When senior physics major Zoe Schlossnagle arrived at the University of Maryland in fall 2021, she never could have imagined the opportunities she would seize.

“I was sure that I was going to receive a vigorous physics education, of course,” Schlossnagle said. “But I also ended up with these amazing, wildly different experiences that use my physics background in a way that goes beyond most normal classroom settings.”

Schlossnagle lugged around a sledgehammer to conduct ground tests on land degradation near the Anacostia River, trekked through the oppressive California summer heat—with highs of 115 degrees Fahrenheit—to examine mysterious landforms, and studied precursor solar flares from deep in space.

But her most recent research project truly captured her imagination: analyzing seismic activity in the ice sheets of Antarctica, one of the most remote places on Earth.

“I study Antarctic ice quakes, which are seismic events similar to earthquakes that happen in the ice,” Schlossnagle explained. “Those giant glaciers and ice shelves are usually pretty mysterious because we usually can’t physically see or access them in their entirety. Ice quakes let us ‘see’ their internal structure and dynamics. Studying them is crucial because ice instability can lead to sea-level rise, irreversible ice sheet collapse and the destruction of coastal communities and ecosystems.”

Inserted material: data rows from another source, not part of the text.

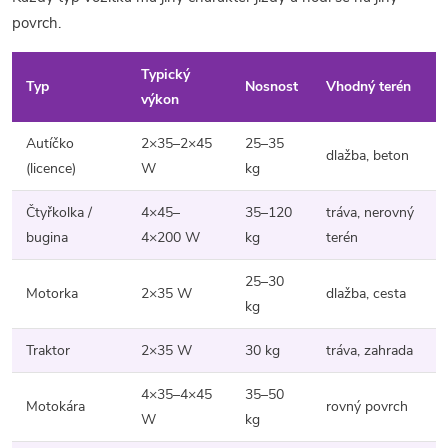
povrch.
Typický
Typ
Nosnost
Vhodný terén
výkon
Autíčko
2×35–2×45
25–35
dlažba, beton
(licence)
W
kg
Čtyřkolka /
4×45–
35–120
tráva, nerovný
bugina
4×200 W
kg
terén
25–30
Motorka
2×35 W
dlažba, cesta
kg
Traktor
2×35 W
30 kg
tráva, zahrada
4×35–4×45
35–50
Motokára
rovný povrch
W
kg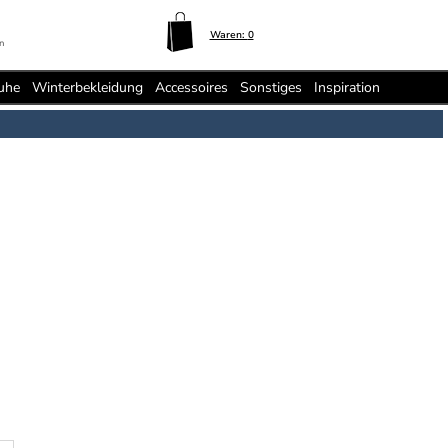
Waren:
0
n
uhe
Winterbekleidung
Accessoires
Sonstiges
Inspiration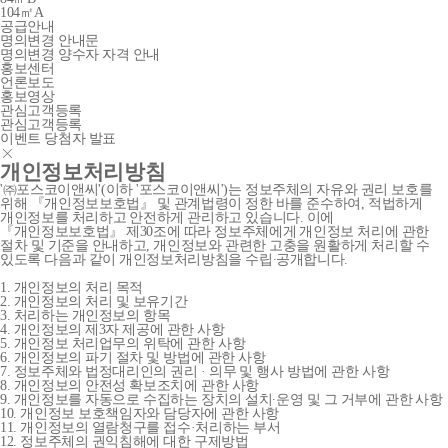
104㎡A
공급안내
명의변경 안내문
명의변경 양수자 자격 안내
홍보센터
언론보도
홍보영상
관심고객등록
관심고객등록
이벤트 당첨자 발표
개인정보처리방침
'㈜포스코이앤씨'(이하 '포스코이앤씨')는 정보주체의 자유와 권리 보호를
위해 『개인정보보호법』 및 관계법령이 정한 바를 준수하여, 적법하게
개인정보를 처리하고 안전하게 관리하고 있습니다. 이에
『개인정보보호법』 제30조에 따라 정보주체에게 개인정보 처리에 관한
절차 및 기준을 안내하고, 개인정보와 관련한 고충을 원활하게 처리할 수
있도록 다음과 같이 개인정보처리방침을 수립∙공개합니다.
1. 개인정보의 처리 목적
2. 개인정보의 처리 및 보유기간
3. 처리하는 개인정보의 항목
4. 개인정보의 제3자 제공에 관한 사항
5. 개인정보 처리업무의 위탁에 관한 사항
6. 개인정보의 파기 절차 및 방법에 관한 사항
7. 정보주체와 법정대리인의 권리 · 의무 및 행사 방법에 관한 사항
8. 개인정보의 안전성 확보조치에 관한 사항
9. 개인정보를 자동으로 수집하는 장치의 설치∙운영 및 그 거부에 관한 사항
10. 개인정보 보호책임자와 담당자에 관한 사항
11. 개인정보의 열람청구를 접수·처리하는 부서
12. 정보주체의 권익침해에 대한 구제방법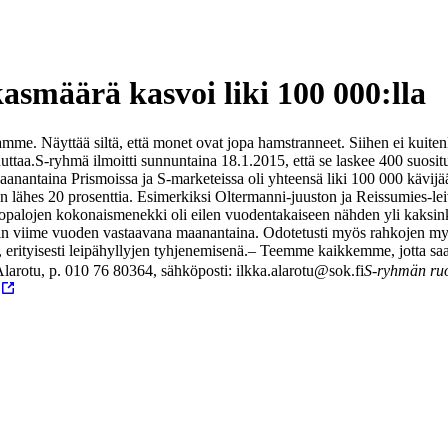
asmäärä kasvoi liki 100 000:lla
amme. Näyttää siltä, että monet ovat jopa hamstranneet. Siihen ei kuite
uttaa.
S-ryhmä ilmoitti sunnuntaina 18.1.2015, että se laskee 400 suosit
 Maanantaina Prismoissa ja S-marketeissa oli yhteensä liki 100 000 kä
aan lähes 20 prosenttia. Esimerkiksi Oltermanni-juuston ja Reissumies-l
ustopalojen kokonaismenekki oli eilen vuodentakaiseen nähden yli kaksi
n viime vuoden vastaavana maanantaina. Odotetusti myös rahkojen myynt
rityisesti leipähyllyjen tyhjenemisenä.
– Teemme kaikkemme, jotta saam
larotu, p. 010 76 80364, sähköposti: ilkka.alarotu@sok.fi
S-ryhmän ruo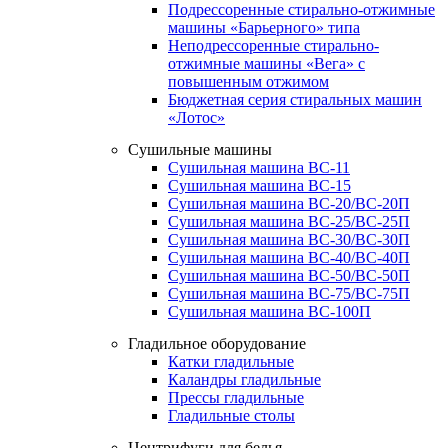
Подрессоренные стирально-отжимные
машины «Барьерного» типа
Неподрессоренные стирально-
отжимные машины «Вега» с
повышенным отжимом
Бюджетная серия стиральных машин
«Лотос»
Сушильные машины
Сушильная машина ВС-11
Сушильная машина ВС-15
Сушильная машина ВС-20/ВС-20П
Сушильная машина ВС-25/ВС-25П
Сушильная машина ВС-30/ВС-30П
Сушильная машина ВС-40/ВС-40П
Сушильная машина ВС-50/ВС-50П
Сушильная машина ВС-75/ВС-75П
Сушильная машина ВС-100П
Гладильное оборудование
Катки гладильные
Каландры гладильные
Прессы гладильные
Гладильные столы
Центрифуги для белья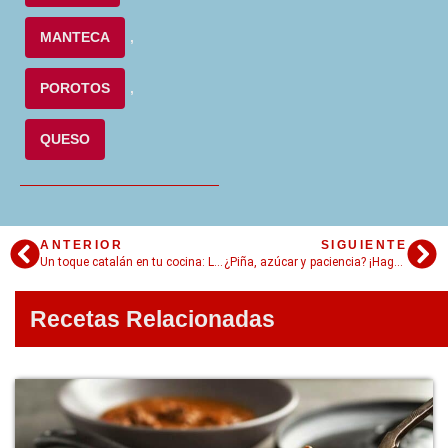
MANTECA
,
POROTOS
,
QUESO
ANTERIOR
SIGUIENTE
Un toque catalán en tu cocina: La salsa romesco que te enamorará
¿Piña, azúcar y paciencia? ¡Hagamos Tepache!
Recetas Relacionadas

Zoe Schlossnagle presenting moment tensor research at American Geophysical Union, Dec 2024.Schlossnagle joined Associate Professor of Geology Mong-han Huang’s Active Tectonics Laboratory in 2024 to understand how ice moves based on seismic waves. The project began the year before when a team of researchers, including Huang, deployed and retrieved a set of seismometers (instruments that respond to ground displacement and shaking) on the Ross Ice Shelf, the largest ice shelf in Antarctica. The waves captured by the seismometers reflect and refract based on the material they travel through, which allows researchers to image the immediate subsurface without excavation.

“I’m working on finding moment tensor solutions, which are mathematical ways to visualize and understand the forces that create earthquakes, for very low magnitude ice quakes,” Schlossnagle said. “Knowing what direction ice is slipping in—up and down, left to right—and where a quake’s focal point is can help us calculate things like where an ice shelf will be unstable or even how long we have until the sea level reaches a certain point.”

Though she does most of her work in Huang’s lab on campus, Schlossnagle said that her physics training has been invaluable to her research. Schlossnagle’s problem-solving mindset and the math skills developed in her physics studies helped her approach the challenges of dealing with massive quantities of data. In particular, she said PHYS 401: Quantum Physics and PHYS 404: Introduction to Thermodynamics and Statistical Mechanics played important roles in her research.

“Like quantum physicists, seismologists look at waves all day long,” Schlossnagle joked. “Having my physics background and learning how to apply those skills has been tremendously helpful. This work is extremely interdisciplinary and it’s definitely reflected in the people I work with—we’re all contributing what we know from different fields, from physics to geology to climate science, to solve mysteries hidden in the ice.”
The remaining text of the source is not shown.